These metabolic changes are really really slow to occur and take months to show any significant development. They also continue developing for many years. This is one reason endurance athletes often have very long careers, continuing to improve even into their 40’s. Most importantly, an endurance athlete can never have so much aerobic capacity it becomes detrimental to performance. Each year can build upon the next until only old age as the factor that starts to limit an athlete’s progression upward.
It is often said that most people are 5-7 years away from their athletic potential once they begin capacity training. This timeframe is often not super appealing to athlete’s starting out who want to see immediate results from pushing hard all the time; however, there is no escaping reality.

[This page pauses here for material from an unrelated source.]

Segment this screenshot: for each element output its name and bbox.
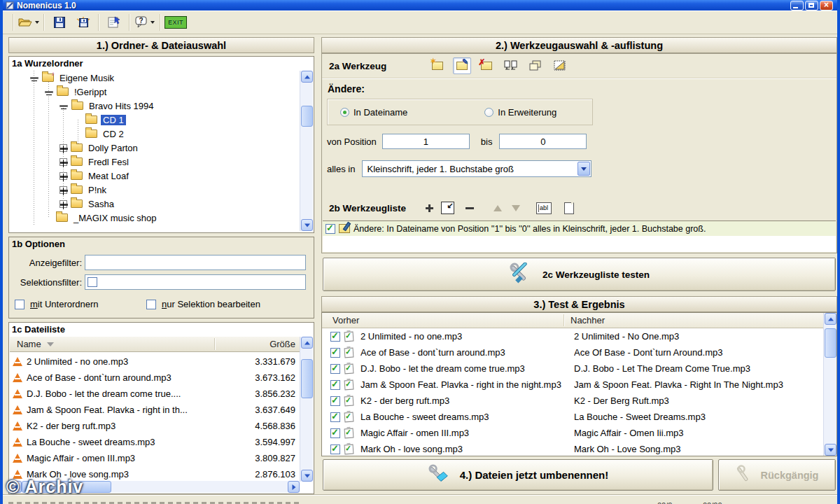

Just like it takes a decade or more to master any skill in life, the same applies in endurance sports – slow and steady wins the race and the athletes who invest the most time, get the most out of it.
Therefore, capacity training mentality should be less focused on going fast, but enhancing these specific metabolic processes. Unfortunately, this means an athlete may be forced into going slower than they might prefer, for really long periods of training time. However, by going slow, they can basically train more over the course of the year, which is required for these adaptations to occur—that is the trade off. Ultimately, the goal should be to remain healthy and fresh while slowly incrementing the level of training each month (modulated with rest weeks). This minimises the chances of injury and fatigue as the level of training volume steadily increases from year to year. Furthermore, training intensity should only increase when an athlete is handling the present volume successfully and there are ways to test when an athlete is ready for this (as will be discussed later).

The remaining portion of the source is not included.